Israel joins recognition of Young Adult Cancer Awareness Week

A PATIENT receives chemotherapy treatment for breast cancer at the Antoine-Lacassagne Cancer Center in Nice (photo credit: REUTERS/ERIC GAILLARD)
A PATIENT receives chemotherapy treatment for breast cancer at the Antoine-Lacassagne Cancer Center in Nice
(photo credit: REUTERS/ERIC GAILLARD)
Israel will recognize an awareness week for young cancer patients at the end of June as part of an initiative by the Stop Cancer Youth Organization. The goal of this awareness week is to place youth with cancer in a separate category and to address their needs and rights.
Ten young people aged 18-44 are diagnosed with cancer every day. 13% of those diagnosed in Israel are young and approximately 70% of them are young women.
The awareness week has been recognized to take place between June 23 and June 29 around the world for quite a few years. Youth with cancer have several unique needs that are not yet answered.
Several prominent Israeli figures will take part in the events, including President Reuven Rivlin, Facebook Israel CEO Adi Soffer Teeni, Google Israel CEO Barak Regev. They will be joined in supporting the awareness week by hospitals, health service providers, the communications industry and many more.
Artist and photographer Ron Kedmi was recruited for the awareness week after reflecting the different points in time in which young people's lives pause as they learn that they have cancer.
"Cancer is the number one cause of death for these young people," said CEO of the Tal Center and the Stop Cancer initiative Shir Kuperman. "It is also the reason that even after they survive it, their lives become stuck."

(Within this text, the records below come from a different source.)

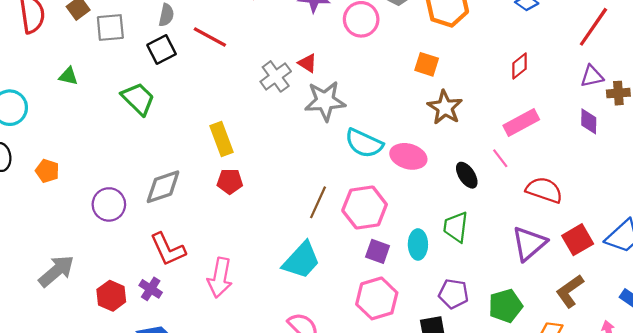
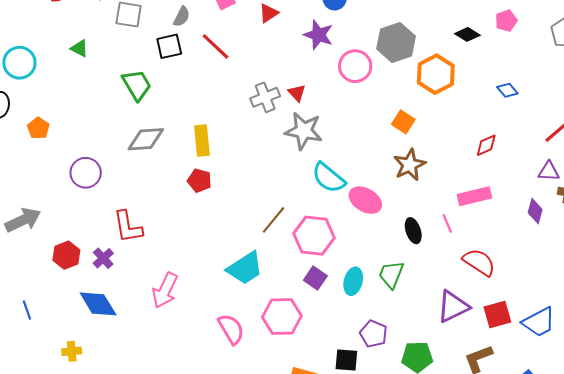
gray diamond: (163, 187) -> (146, 139), moved
pink arrow: (220, 278) -> (165, 290), moved
pink hexagon: (377, 298) -> (282, 317), moved

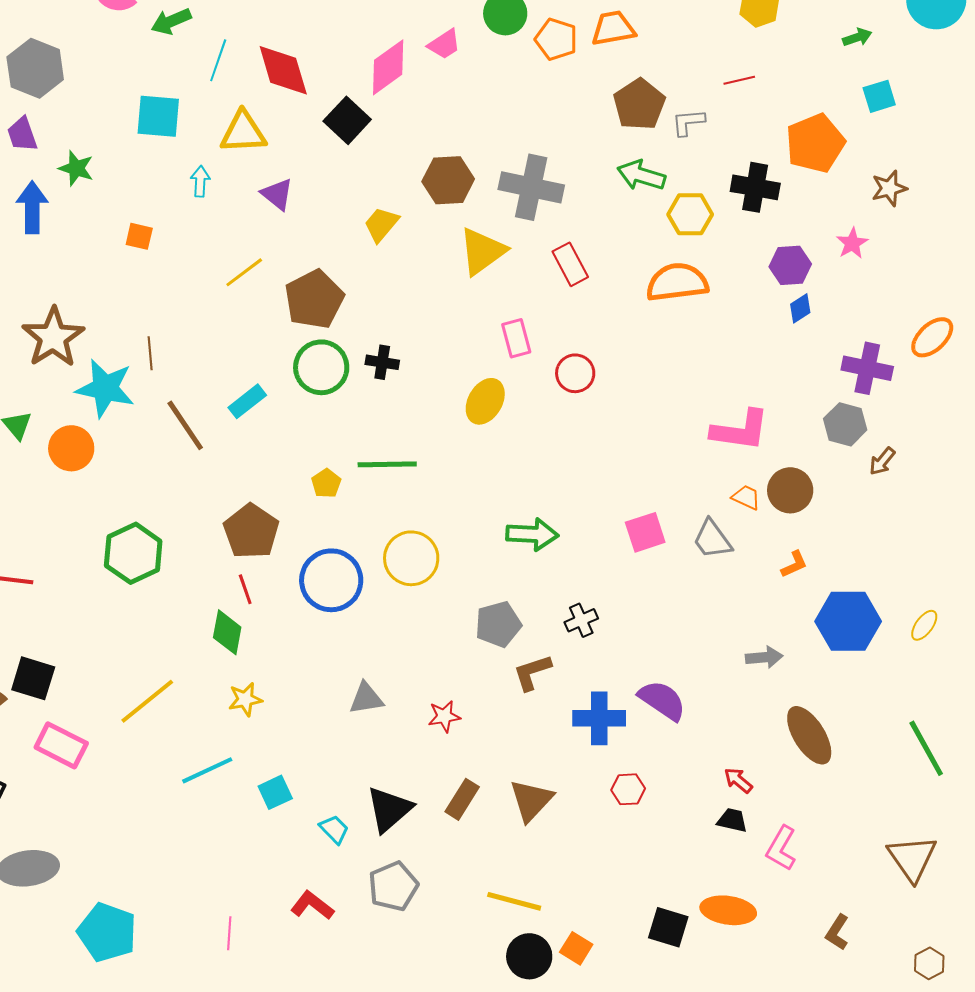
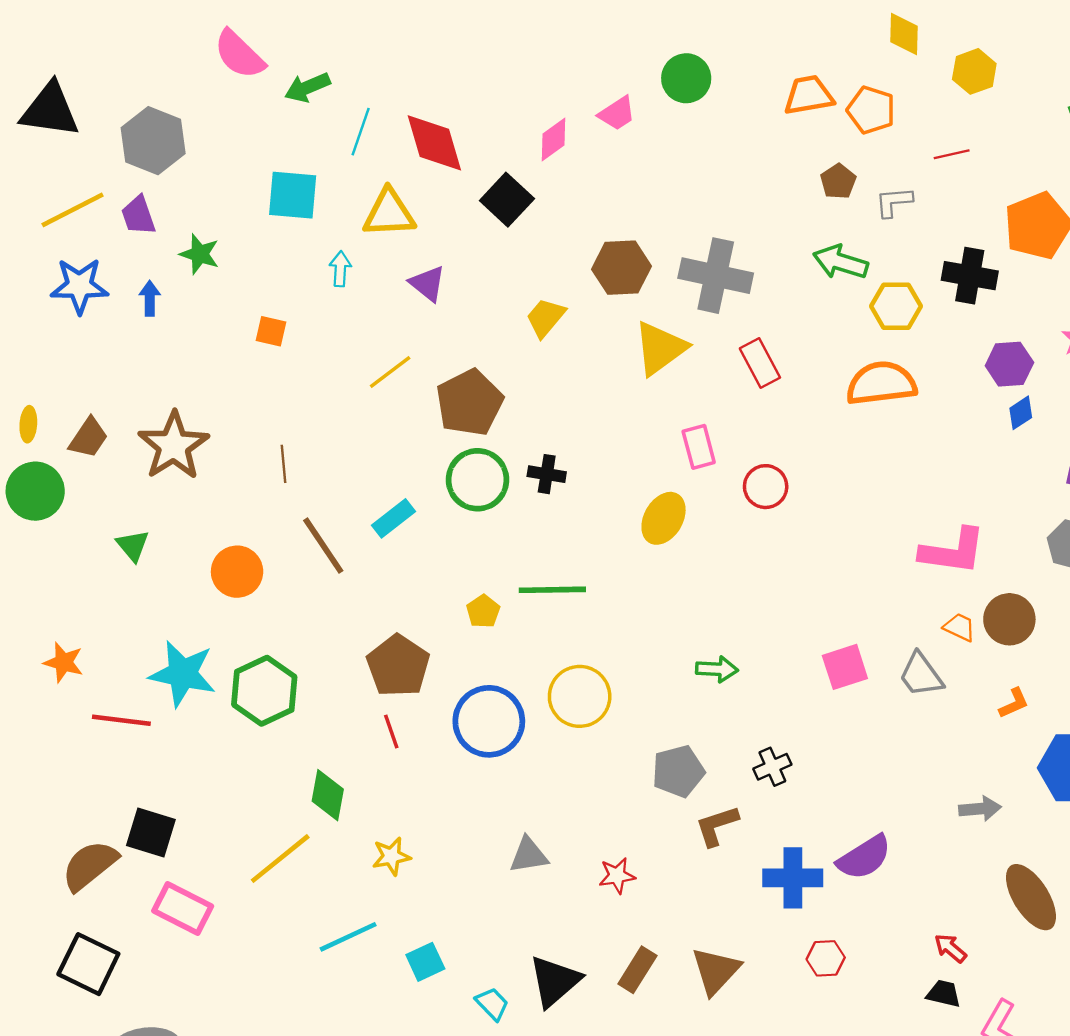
orange pentagon: (556, 39) -> (871, 110), moved
pink diamond: (388, 67) -> (553, 140), size x0.7
brown pentagon: (639, 104) -> (838, 181), size x0.6
blue arrow: (32, 207) -> (150, 298), size x0.6
cyan star: (105, 388) -> (183, 674), moved
orange circle: (71, 448) -> (237, 572), moved
green arrow: (532, 534) -> (717, 669), size x0.7
green diamond: (227, 632) -> (328, 795), moved
purple semicircle: (662, 700) -> (864, 857), turned 114

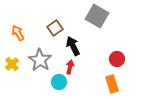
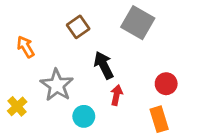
brown square: (55, 28) -> (78, 27), moved
yellow cross: (12, 64) -> (17, 106), moved
red arrow: (70, 67) -> (116, 95), moved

"We demand that research be conducted to diagnose the problems, thus focusing resources, providing them with appropriate medical treatment and support that is suited to them, along with complementary services in welfare, employment, housing, at every stage when returning to society and life," Kuperman continued. "Stop Cancer is a unique breakthrough movement all over the world. It was founded to give thousands of young cancer patients an answer and serve as a mouthpiece for them against the establishment and society in general."
Young cancer patients have psychosocial needs distinct from those of other demographics, according to publications by the National Cancer Institute as well as conversations with patient organizations. These issues arrise mainly because of other difficulties in coming of age such as sexuality, fertility, mental health, early symptoms of puberty and more.